Ece Duru, "Bitkisel gıdalarla beslenmenin en önemli nedeni; sebze, meyve, tahıl ve baklagiller gibi gıdaların içerisindeki liflerdir. Posa olarak da bilinen lifler, sindirim sistemimiz tarafından sindirilmeyen, bitkilerin hücre duvarlarını oluşturan maddelerdir. Lifler mide, ince ve kalın bağırsaklardan değişikliğe uğramadan geçerler. Posa, bağırsaklarda patojen (zararlı) bakteri üremesini azaltır. Bağırsak hareketlerini hızlandırarak kabızlık-peklik oluşmasını engeller. Araştırmalar, diyet posasının yeterli tüketiminin kolon ve rektum kanseri için koruyucu faktör olarak olumlu etkisi olduğunu göstermiştir. Ayrıca posa içeriği yüksek gıdaları sık tüketen toplumlarda, serum kolesterol düzeylerinin ve kalp hastalıkları sebebiyle gelen ölüm oranlarının düşük olduğu araştırmalarla desteklenmiştir" dedi.

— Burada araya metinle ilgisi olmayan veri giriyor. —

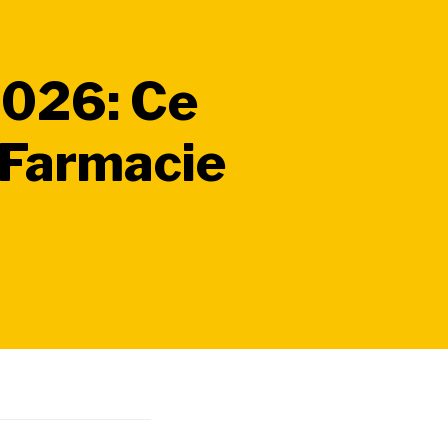
2026: Ce
a Farmacie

BULGURUN POSA DEĞERİ OLDUKÇA YÜKSEK
Dünya Sağlık Örgütü'nün günlük tavsiye ettiği posa miktarının 25-30 gram olduğunu hatırlatan Ece Duru, bulgurun posa/lif içeriğinin diğer tahıllara oranla daha yüksek olduğunu söyledi. Bulgurun posa değerinin, beyaz ekmeğin posa değerinden 3,3; kepekli buğday ekmeğinden 2 ve pirinçten ise 2,7 kat daha fazla olduğunu belirten Duru, gün içinde tüketilen bir tabak bulgurun vücudun günlük posa ihtiyacının yüzde 30'unu karşıladığı bilgisini verdi.